2026年8月12日、イベリア半島の上空はただ暗くなっただけではなかった。月が太陽の前に重なり、スペイン本土で120年以上ぶりの皆既日食が始まると、多くの人々が空を見上げた。フランス24などの報道によると、集まった人々から拍手や歓声が起こり、涙を流す人もいた。
この日食は、スペインで観察していた人々に特別な景色を見せた。月が太陽を完全に隠したとき、普段は銀白色に輝くコロナが、今回は深い黄金色に輝いたのである。この美しい色は、天体の位置と地球の環境が重なって生まれた。
まず、日食が始まったとき、太陽は地平線に沈みかけていた。

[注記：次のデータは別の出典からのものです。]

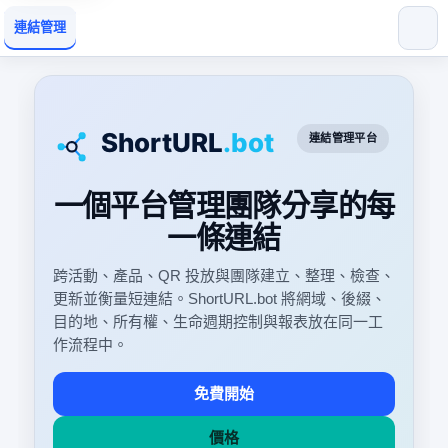
連結管理
連結管理平台
一個平台管理團隊分享的每
一條連結
跨活動、產品、QR 投放與團隊建立、整理、檢查、
更新並衡量短連結。ShortURL.bot 將網域、後綴、
目的地、所有權、生命週期控制與報表放在同一工
作流程中。
免費開始
價格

太陽の光が地球の厚い大気を通り抜けることで、青い光が消え、赤い光が残りやすくなった。さらに、スペインではその年の夏に大規模な山火事が発生し、15万ヘクタール以上の土地が焼けていた。この火事による煙や灰が空気中に残っていたため、太陽の光がそれらを通り抜けるときに、コロナの色がさらに黄金色へと変化したのである。
皆既日食の時間は2分ほどと短かったが、低い太陽と山火事の煙が作り出した黄金の日食は、人々の心に深く残る素晴らしい経験となった。